EXERCISE OBJECTIVE
What is the number of lines in the listing below that include the string "emprendedoras"? Answer with that number alone.

Segment Start: MATERIAL PROVIDED

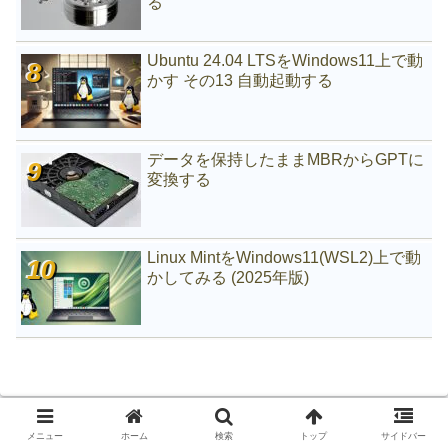
る
Ubuntu 24.04 LTSをWindows11上で動
かす その13 自動起動する
データを保持したままMBRからGPTに
変換する
Linux MintをWindows11(WSL2)上で動
かしてみる (2025年版)
メニュー
ホーム
検索
トップ
サイドバー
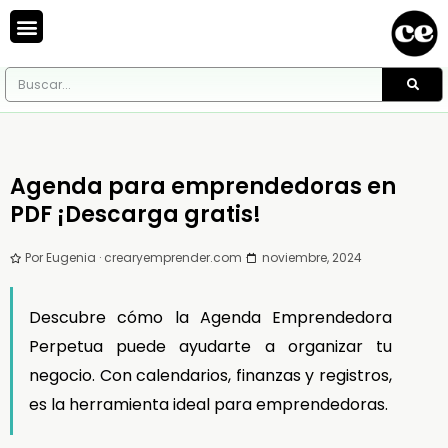
Agenda para emprendedoras en
PDF ¡Descarga gratis!
Por Eugenia · crearyemprender.com ·
noviembre, 2024
Descubre cómo la Agenda Emprendedora
Perpetua puede ayudarte a organizar tu
negocio. Con calendarios, finanzas y registros,
es la herramienta ideal para emprendedoras.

Segment End: MATERIAL PROVIDED

ANSWER TO THIS TASK
2